部屋の片付けと聞いたら、最初の4つ、整理、整頓、清掃、清潔は、そのまま当てはまりますね。
そして、著者の佐藤さんは、このレッスンでしつけについてこう述べています。
大人になってしまうと、もう誰もあなたをしつけてくれません。
自分をもっと美しいライフスタイルにする先生は自分、生徒も自分です。
そして提案するのがこのレッスン。
例えば、棚の上のほうの物を取るのに、踏み台を使わないで思い切り背伸びをしてみるなど、部屋の片付けや日常生活に全身運動を取り入れてみましょう。
部屋の片付けもそうですが、普段の面倒くさいなと思うことに、全身運動を取り入れて、「これはエクササイズだ」と意識を切り替えるのがポイントです。
体を動かせば、心もスッキリしますからね。
また、個人的にも部屋の片付けは、視覚的にも運動的にも、心機一転するパワーがあると思います。
次の休日に取り入れてみたいレッスンですね。
自分を変えたい方におすすめの一冊
さて、そろそろまとめに入りたいと思います。
先ほども述べましたが、こちらの本は、3章55項目+1章5項目で構成されていて、3章55項目を30日間で行える「心のダイエット」レッスンになっています。
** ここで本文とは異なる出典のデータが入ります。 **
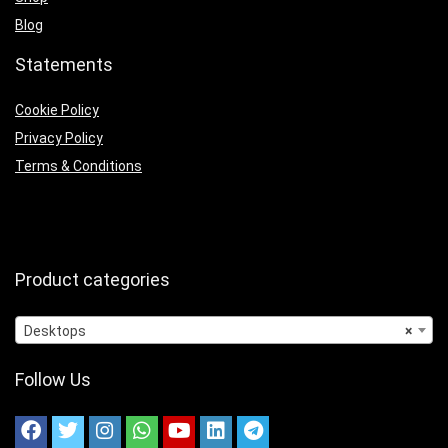
Blog
Statements
Cookie Policy
Privacy Policy
Terms & Conditions
Product categories
Desktops
×
Follow Us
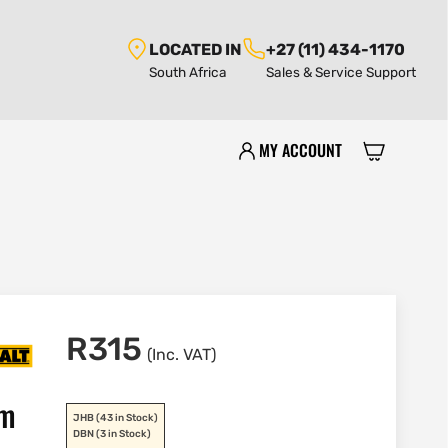
LOCATED IN
+27 (11) 434-1170
South Africa
Sales & Service Support
MY ACCOUNT
R
315
(Inc. VAT)
mm
JHB
(43 in Stock)
DBN
(3 in Stock)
最終章では、アドラー心理学の分かりやすい解説があり、また各章はじめのコラムやワークも、心を安定させる効果があり、その場でさっと行えるものになっています。
読んで考える、というよりも、読んで実行する、というタイプのコチラの本。
一つとして難しいレッスンはありませんので、自信をつけたい、自分の性格を変えたい、あるいはアドラー心理学に興味がある、また、今日の最初の「心の健康診断」にひっかかった……。
そんな方は是非、お手にとってみて下さいね!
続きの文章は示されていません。